I ran the Marine Corps Marathon yesterday and can now confirm that Hitting the Wall is a real phenomenon. I finished about 5 minutes faster than I did in Chicago (2000), but I was really hoping to break 4:30. Everything was going great through the halfway point (2:11:48 - 10:04 mpm) when a few doubts started to creep into my head. I’m only halfway? I gotta do this again? Somehow I was able to make it through to mile 17 at 2:55:30 (10:19 mpm) before things really fell apart. I remember it clearly yesterday and it seemed to be an instant replay from Chicago. I started thinking about how much further I had to go and how tired I already was. Then I think, well, maybe I need to rest up so I can finish strong, huh? Maybe I should walk through the next water break - that won’t be such a bad thing, right? And then the next thing I know, I’m walking more than I’m running. Once I start walking, I’m done. The key is not to think about how much further you have to go, but rather to take it one step at a time, but that’s obviously easier said than done. The marathon is not a rational thing - if you think about it and you let your rational mind make decisions for you, you’ll never accomplish your goal.

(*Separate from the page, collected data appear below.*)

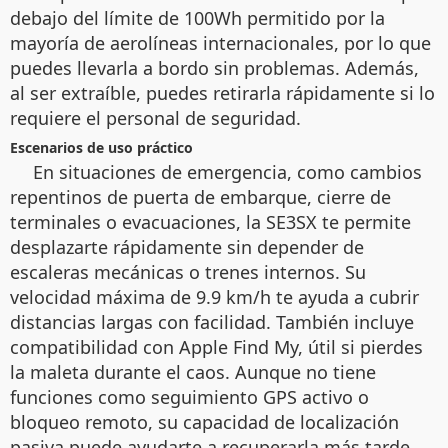
debajo del límite de 100Wh permitido por la
mayoría de aerolíneas internacionales, por lo que
puedes llevarla a bordo sin problemas. Además,
al ser extraíble, puedes retirarla rápidamente si lo
requiere el personal de seguridad.
Escenarios de uso práctico
En situaciones de emergencia, como cambios
repentinos de puerta de embarque, cierre de
terminales o evacuaciones, la SE3SX te permite
desplazarte rápidamente sin depender de
escaleras mecánicas o trenes internos. Su
velocidad máxima de 9.9 km/h te ayuda a cubrir
distancias largas con facilidad. También incluye
compatibilidad con Apple Find My, útil si pierdes
la maleta durante el caos. Aunque no tiene
funciones como seguimiento GPS activo o
bloqueo remoto, su capacidad de localización
pasiva puede ayudarte a recuperarla más tarde.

I’m still quite happy with finishing. I’m sore all over, but in that satisfying kinda way. I was able to take the train home yesterday and even made it to work today. And unlike 2000, I’m motivated to keep running, although I’m going to stay away from marathoning for a while. My left brain isn’t ready for it.
Comments from old site
Metaphor of life
Hi Vinu, Congratulations on the race. I fully agree with everything you said. You know what I thought about the Marathon that I ran in Chicago... it is really a metaphor of life... just like you said taking things step by step. I saw an advertisement of the Boston Marathon I think that went something like this... there is nothing you can't learn about yourself that you can't learn in 26.2 miles. I was really amazed at the diversity of people who were runnng. There were people who really looked out of shape running at a significantly faster pace that I could imagine they could run. I remember a guy dressed up in a clown suit passing me up and the two guys that ran with me most of the way. One of the guys said "we can't let a clown pass us" to which the other replied "oh yes we can." I do agree that the marathon takes a lot out of you both mentally and physically. My knees still ache a bit when I run. I don't know though, it can certainly be addictive. I look forward to seeing you to talk about our marathon experiences.
Dileep Nair 2003-11-07 19:01:46Love the clown story
It's funny - Harish and I had the same "metaphor for life" conversation when we were running together in Indianapolis last weekend.